State-Funded Programs Brace For A Long Wait

Counties, school districts and other groups that rely on state funding are preparing themselves for a late commonwealth budget, as Gov. Tom Wolf has all but promised to veto a GOP-crafted spending plan expected to land on his desk Tuesday.

A budget deal between the Republican-controlled Legislature and the Democratic Wolf administration could be elusive. That would not stop commonwealth employees from being paid, due to a 2009 court ruling. The commonwealth would also have authority to pay for critical functions, like state prison meals and human services.But a months-long deadlock could halt state aid to schools, as well as to counties and nonprofits that provide social services.

“By the second month, which would in our case be August, most agencies will feel the pinch,” said Don Goughler, who spent his career working for Pittsburgh-area nonprofits, and now provides their executives support as the Executive in Residence at The Forbes Funds. “By the third month, it will become very, very serious.”

It’s a cash-flow problem.
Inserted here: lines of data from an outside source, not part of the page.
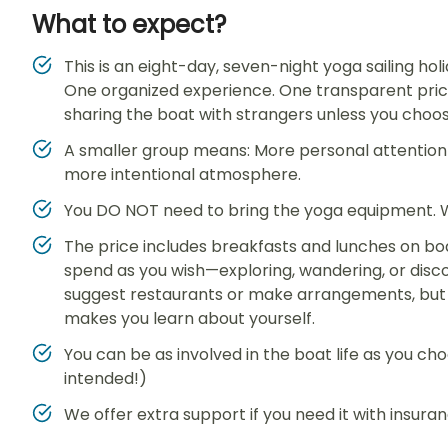
What to expect?
This is an eight-day, seven-night yoga sailing h
One organized experience. One transparent price
sharing the boat with strangers unless you choo
A smaller group means: More personal attention 
more intentional atmosphere.
You DO NOT need to bring the yoga equipment. We
The price includes breakfasts and lunches on boa
spend as you wish—exploring, wandering, or disc
suggest restaurants or make arrangements, but 
makes you learn about yourself.
You can be as involved in the boat life as you ch
intended!)
We offer extra support if you need it with insura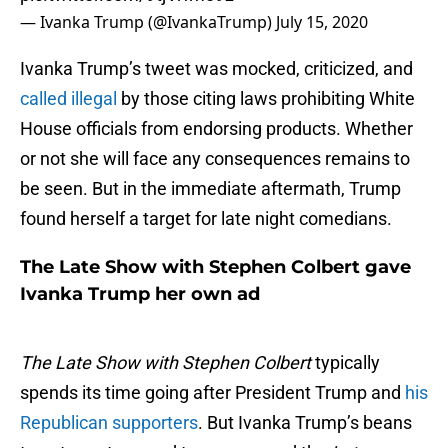
— Ivanka Trump (@IvankaTrump)
July 15, 2020
Ivanka Trump’s tweet was mocked, criticized, and
called illegal
by those citing laws prohibiting White
House officials from endorsing products. Whether
or not she will face any consequences remains to
be seen. But in the immediate aftermath, Trump
found herself a target for late night comedians.
The Late Show with Stephen Colbert gave
Ivanka Trump her own ad
The Late Show with Stephen Colbert
typically
spends its time going after President Trump and
his
Republican supporters
. But Ivanka Trump’s beans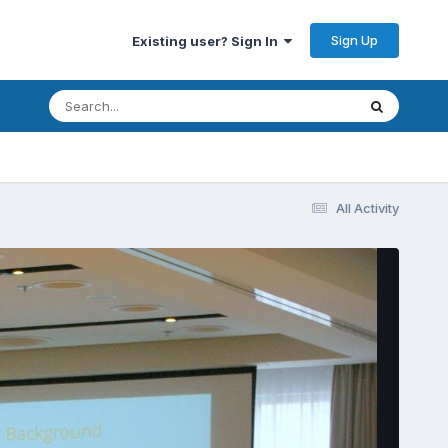
Sign Up
Existing user? Sign In
All Activity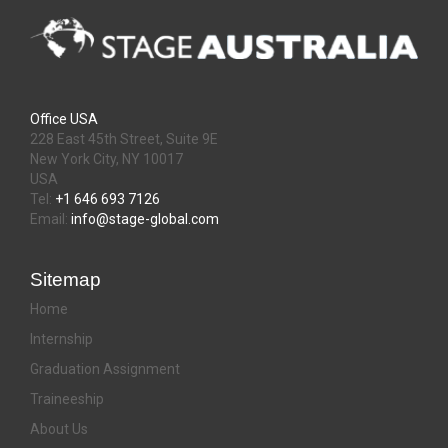
Office USA
228 East 45th Street, Suite 9E
New York City, NY 10017
USA
Tel:
+1 646 693 7126
Email:
info@stage-global.com
Sitemap
Home
Internship
Graduation Assignment
Traineeship
About Us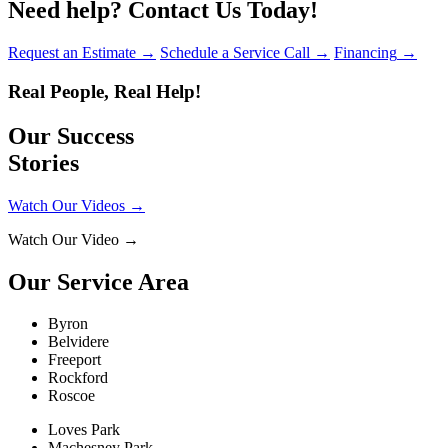
Need help?
Contact Us Today!
Request an Estimate
→
Schedule a Service Call
→
Financing
→
Real People, Real Help!
Our Success
Stories
Watch Our Videos
→
Watch Our Video
→
Our Service Area
Byron
Belvidere
Freeport
Rockford
Roscoe
Loves Park
Machesney Park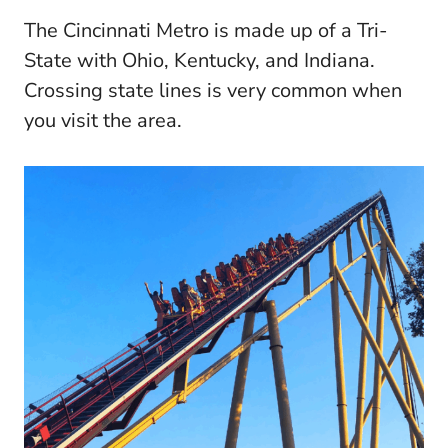
The Cincinnati Metro is made up of a Tri-
State with Ohio, Kentucky, and Indiana.
Crossing state lines is very common when
you visit the area.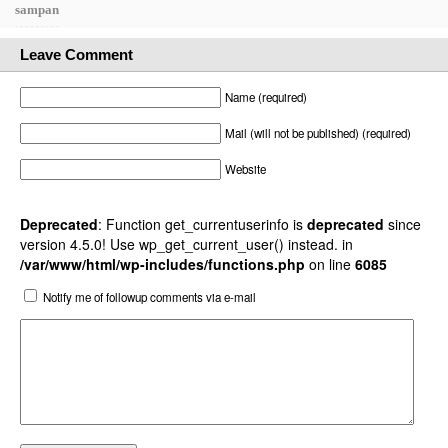
sampan
Leave Comment
Name (required)
Mail (will not be published) (required)
Website
Deprecated
: Function get_currentuserinfo is
deprecated
since
version 4.5.0! Use wp_get_current_user() instead. in
/var/www/html/wp-includes/functions.php
on line
6085
Notify me of followup comments via e-mail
If state funding dries up, it could hinder the work of groups that provide foster care, residential services for children, drug and alcohol counseling, in-home care for people with disabilities.

“One of the challenges with nonprofit agencies, particularly in the social services area, is approximately 70 percent of our budget is made up of personnel costs,” said Goughler, “because much of what we do is face-to-face, person-to-person types of activities.”
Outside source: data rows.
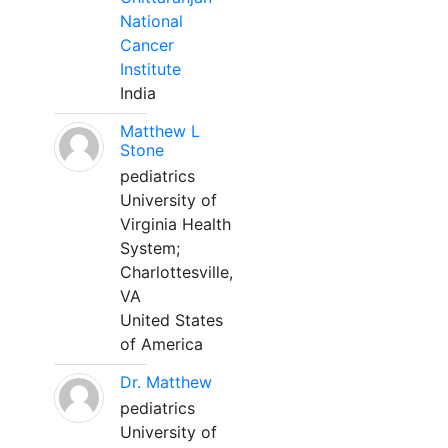
National
Cancer
Institute
India
Matthew L
Stone
pediatrics
University of
Virginia Health
System;
Charlottesville,
VA
United States
of America
Dr. Matthew
pediatrics
University of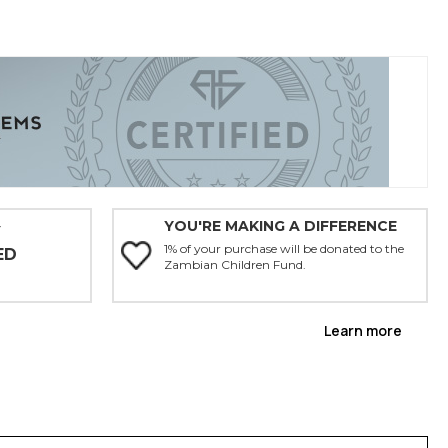
YOU'RE MAKING A DIFFERENCE
Y
1% of your purchase will be donated to the
ED
Zambian Children Fund.
Learn more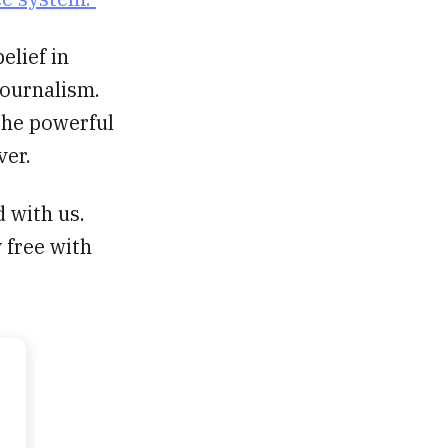
elief in
journalism.
 the powerful
ver.
d with us.
 free with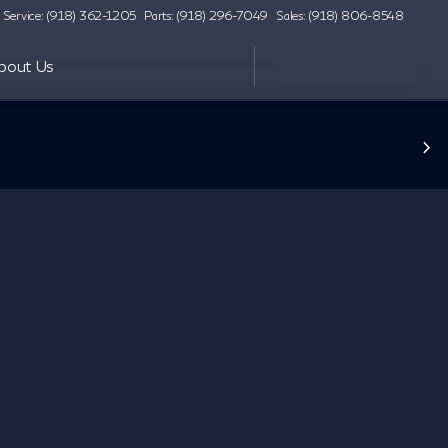
Service: (918) 362-1205
Parts: (918) 296-7049
Sales: (918) 806-8548
bout Us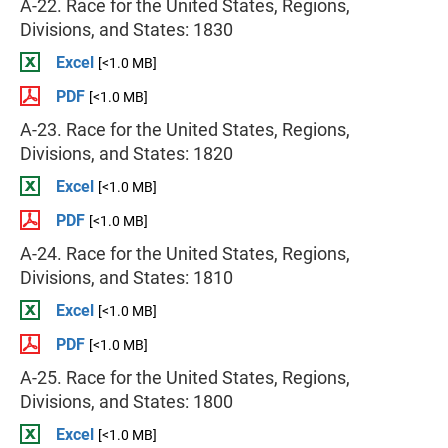
A-22. Race for the United States, Regions,
Divisions, and States: 1830
Excel
[<1.0 MB]
PDF
[<1.0 MB]
A-23. Race for the United States, Regions,
Divisions, and States: 1820
Excel
[<1.0 MB]
PDF
[<1.0 MB]
A-24. Race for the United States, Regions,
Divisions, and States: 1810
Excel
[<1.0 MB]
PDF
[<1.0 MB]
A-25. Race for the United States, Regions,
Divisions, and States: 1800
Excel
[<1.0 MB]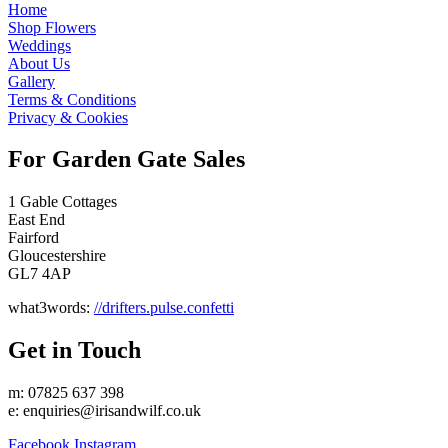
Home
Shop Flowers
Weddings
About Us
Gallery
Terms & Conditions
Privacy & Cookies
For Garden Gate Sales
1 Gable Cottages
East End
Fairford
Gloucestershire
GL7 4AP
what3words:
//drifters.pulse.confetti
Get in Touch
m: 07825 637 398
e:
enquiries@irisandwilf.co.uk
Facebook
Instagram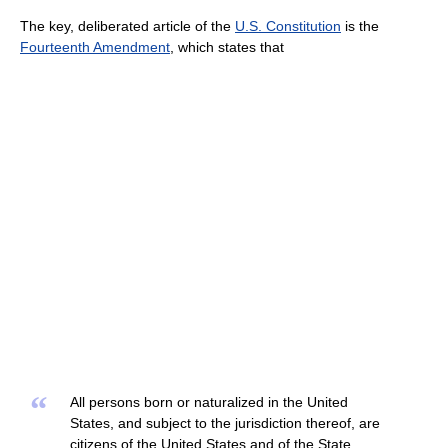
The key, deliberated article of the
U.S. Constitution
is the
Fourteenth Amendment
, which states that
“
All persons born or naturalized in the United
States, and subject to the jurisdiction thereof, are
citizens of the United States and of the State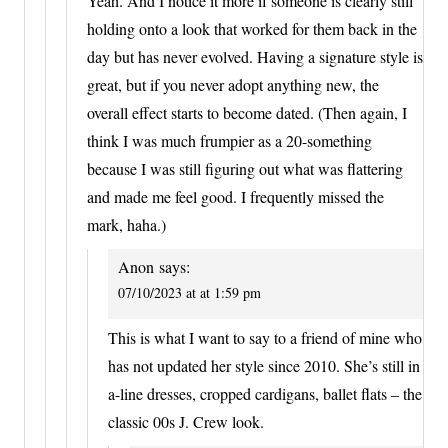
Yeah. And I notice it more if someone is clearly still
holding onto a look that worked for them back in the
day but has never evolved. Having a signature style is
great, but if you never adopt anything new, the
overall effect starts to become dated. (Then again, I
think I was much frumpier as a 20-something
because I was still figuring out what was flattering
and made me feel good. I frequently missed the
mark, haha.)
Anon
says:
07/10/2023 at at 1:59 pm
This is what I want to say to a friend of mine who
has not updated her style since 2010. She’s still in
a-line dresses, cropped cardigans, ballet flats – the
classic 00s J. Crew look.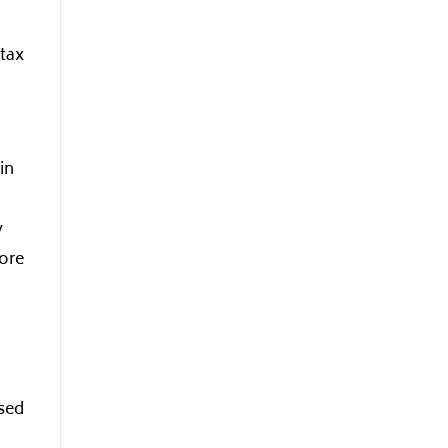
 tax
in
y
ore
ased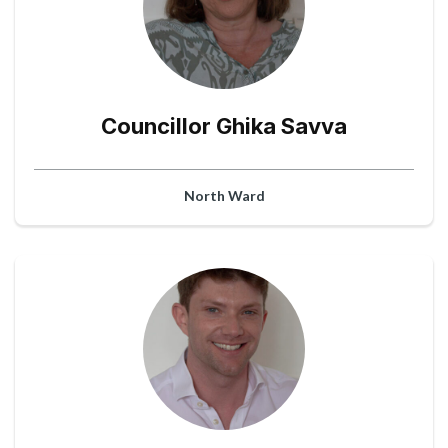
Councillor Ghika Savva
North Ward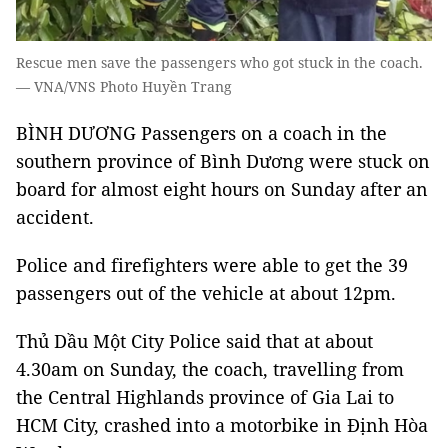
Rescue men save the passengers who got stuck in the coach.
— VNA/VNS Photo Huyền Trang
BÌNH DƯƠNG Passengers on a coach in the
southern province of Bình Dương were stuck on
board for almost eight hours on Sunday after an
accident.
Police and firefighters were able to get the 39
passengers out of the vehicle at about 12pm.
Thủ Dầu Một City Police said that at about
4.30am on Sunday, the coach, travelling from
the Central Highlands province of Gia Lai to
HCM City, crashed into a motorbike in Định Hòa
Nonprofits are being urged to find back-up plans in the event of a protracted stalemate – delaying purchases, lining up emergency funding options, inquiring about a line of credit at their bank.
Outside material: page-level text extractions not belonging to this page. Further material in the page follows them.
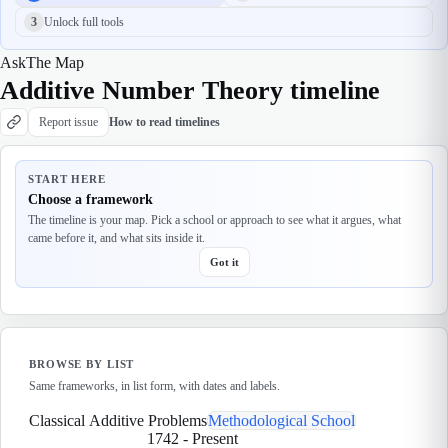
3
Unlock full tools
Ask
The Map
Additive Number Theory timeline
Report issue
How to read timelines
START HERE
Choose a framework
The timeline is your map. Pick a school or approach to see what it argues, what
came before it, and what sits inside it.
Got it
BROWSE BY LIST
Same frameworks, in list form, with dates and labels.
Classical Additive Problems
Methodological School
1742
-
Present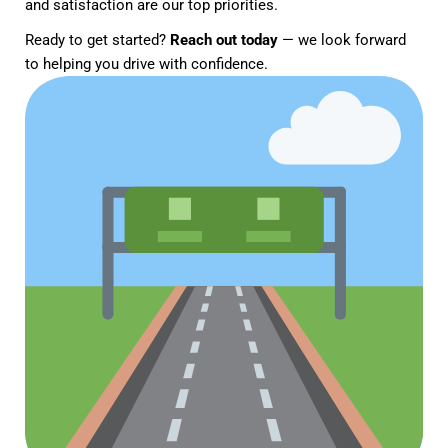
and satisfaction are our top priorities.
Ready to get started?
Reach out today
— we look forward
to helping you drive with confidence.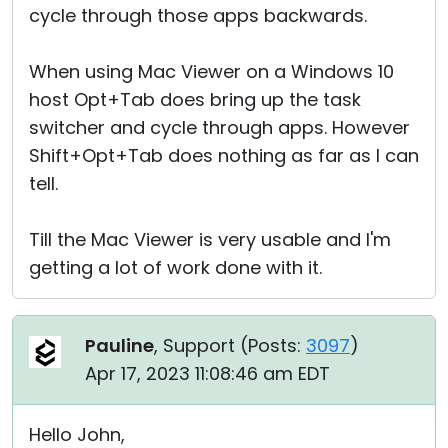
cycle through those apps backwards.
When using Mac Viewer on a Windows 10
host Opt+Tab does bring up the task
switcher and cycle through apps. However
Shift+Opt+Tab does nothing as far as I can
tell.
Till the Mac Viewer is very usable and I'm
getting a lot of work done with it.
Pauline
, Support (
Posts:
3097
)
Apr 17, 2023 11:08:46 am EDT
Hello John,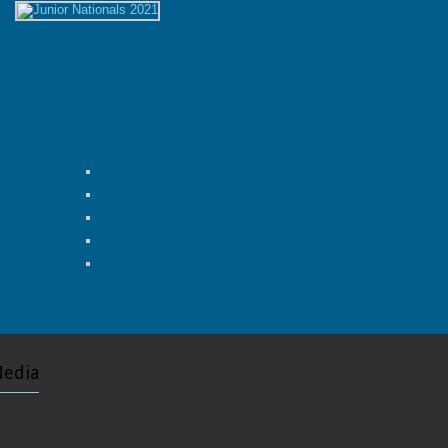
Media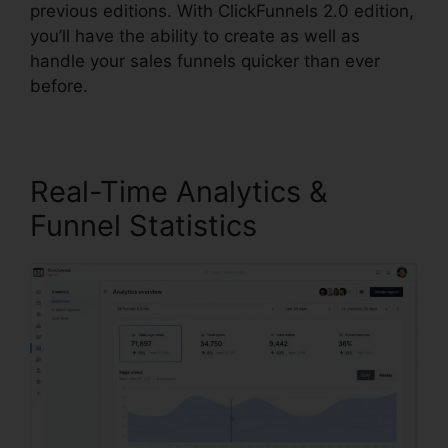
previous editions. With ClickFunnels 2.0 edition,
you’ll have the ability to create as well as
handle your sales funnels quicker than ever
before.
Real-Time Analytics &
Funnel Statistics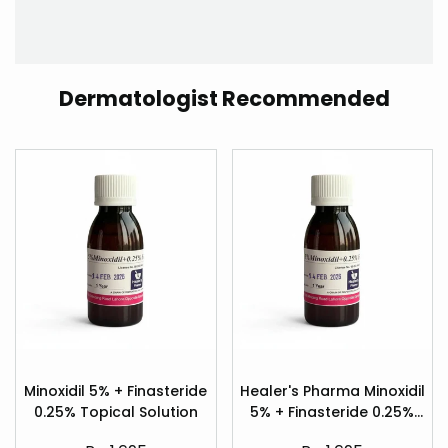
Dermatologist Recommended
Add
Add
to
to
Minoxidil 5% + Finasteride
Healer's Pharma Minoxidil
Quick
Quick
Wishlist
Wishlist
0.25% Topical Solution
5% + Finasteride 0.25%
view
view
Hair Regrowth Spray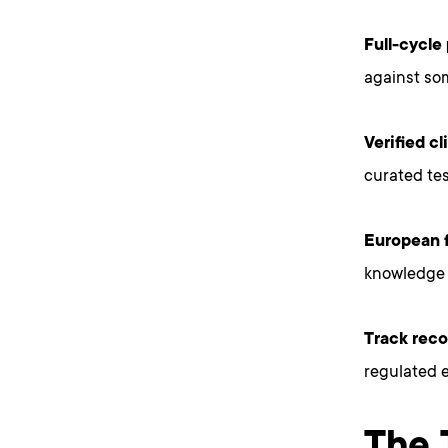
Full-cycle
against so
Verified c
curated tes
European f
knowledge 
Track reco
regulated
What makes this potential budget standoff unique, Goughler said, is that it comes at a time when most nonprofits don’t have much surplus funding from past years.

“The funding for most social services in Pennsylvania – actually around the country – over the past five years has been flat,” said Goughler. “And in many cases, many programs have had cuts ... so there hasn’t been the capacity to build the surpluses.”